Шуйский прислонился к мраморной плите. Она отдавала ледяным холодом. Мальчик отодвинулся, но теплее не стало. Вечерело. Мысль спрятаться от пана графа в его родовом склепе и незаметно там проплакать всю ночь его уже не грела, хотя ни кладбищ, ни огоньков, ни покойников храбрец не боялся. Слишком темно, слишком холодно, а еще и сесть негде.
Шуйский стоял посреди склепа, наблюдая обычный весенний вечер. Еще не совсем тепло, но и не холодно, поют птицы, дует свежий приятный ветерок, вышли из зимней спячки нетопыри.
Что-то прошелестело, разрезало воздух, хлопнуло и повисло на стене.
Летучая мышь! - радостно воскликнул Шуйский, обожавший их бархатность и тихий писк. Она висела старой тряпочкой, только не на гвоздике, а на своих собственных крючках. Склеп Потоцких мышь выбрала за тихость и уединенность - здесь ей никогда никто не попадался.
Шуйский любовался мышью, но та закрыла мордочку краем крыла и не обращала на него никакого внимания.

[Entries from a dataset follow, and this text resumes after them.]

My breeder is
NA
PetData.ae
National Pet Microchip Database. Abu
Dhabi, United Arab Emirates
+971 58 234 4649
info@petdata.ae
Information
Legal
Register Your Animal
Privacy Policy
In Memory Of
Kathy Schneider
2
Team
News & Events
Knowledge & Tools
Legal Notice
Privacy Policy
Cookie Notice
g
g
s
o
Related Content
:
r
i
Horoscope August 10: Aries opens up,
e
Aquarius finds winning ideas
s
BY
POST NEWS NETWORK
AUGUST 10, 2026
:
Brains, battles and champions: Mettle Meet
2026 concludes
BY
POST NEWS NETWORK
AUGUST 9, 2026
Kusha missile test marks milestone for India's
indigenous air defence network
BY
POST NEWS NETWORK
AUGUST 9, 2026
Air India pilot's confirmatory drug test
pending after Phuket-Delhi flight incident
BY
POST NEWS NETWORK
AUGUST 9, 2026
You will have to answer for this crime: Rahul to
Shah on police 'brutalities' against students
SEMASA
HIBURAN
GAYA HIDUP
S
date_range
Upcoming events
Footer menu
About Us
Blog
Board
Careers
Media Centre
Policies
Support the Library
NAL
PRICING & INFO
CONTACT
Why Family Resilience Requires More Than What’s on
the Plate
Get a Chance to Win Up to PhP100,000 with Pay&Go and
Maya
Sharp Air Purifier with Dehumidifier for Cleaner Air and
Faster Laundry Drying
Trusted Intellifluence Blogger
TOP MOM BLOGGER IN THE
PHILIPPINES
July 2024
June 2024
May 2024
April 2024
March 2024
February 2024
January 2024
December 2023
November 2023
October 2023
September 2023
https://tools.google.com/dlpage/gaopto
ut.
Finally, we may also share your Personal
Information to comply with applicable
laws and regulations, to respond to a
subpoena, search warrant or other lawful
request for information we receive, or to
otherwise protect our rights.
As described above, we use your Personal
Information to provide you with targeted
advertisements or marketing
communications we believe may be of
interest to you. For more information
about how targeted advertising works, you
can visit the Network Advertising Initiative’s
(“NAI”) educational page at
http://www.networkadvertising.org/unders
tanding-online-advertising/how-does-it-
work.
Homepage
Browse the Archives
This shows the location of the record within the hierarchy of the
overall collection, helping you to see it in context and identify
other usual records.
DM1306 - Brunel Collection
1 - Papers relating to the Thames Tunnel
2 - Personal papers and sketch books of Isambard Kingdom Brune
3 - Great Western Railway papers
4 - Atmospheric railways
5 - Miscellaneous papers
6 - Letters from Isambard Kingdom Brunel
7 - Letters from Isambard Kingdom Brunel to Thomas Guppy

- Мыша! - прошептал мальчик, мышечка! Ты кровь кушаешь?
Летучая молчала.
Шуйский расстегнул ворот рубашки и подставил ей щуплую шейку.
- На, кусай!
Мышь понюхала и отвернулась.
Укуси меня, попросил он, укуси, я умру.
- Отстань от бедной нетопежки - услышал Шуйский голос пана графа.
Вот ты куда залез! А я ищу...
- Пане Кшиштофе, зашелестел он, пане Кшиштофе...
Да не бойся! Никто тебя наказывать не собирается. Ужинать пойдем. А завтра к нам придут гости с девочкой Магдаленкой. Надо будет тебя постричь, помыть. Смотри, ты весь перемазался: тут жир дверных петель налип, а здесь копоть от свечек накопилась за триста лет. Попрощайся с нетопежкой!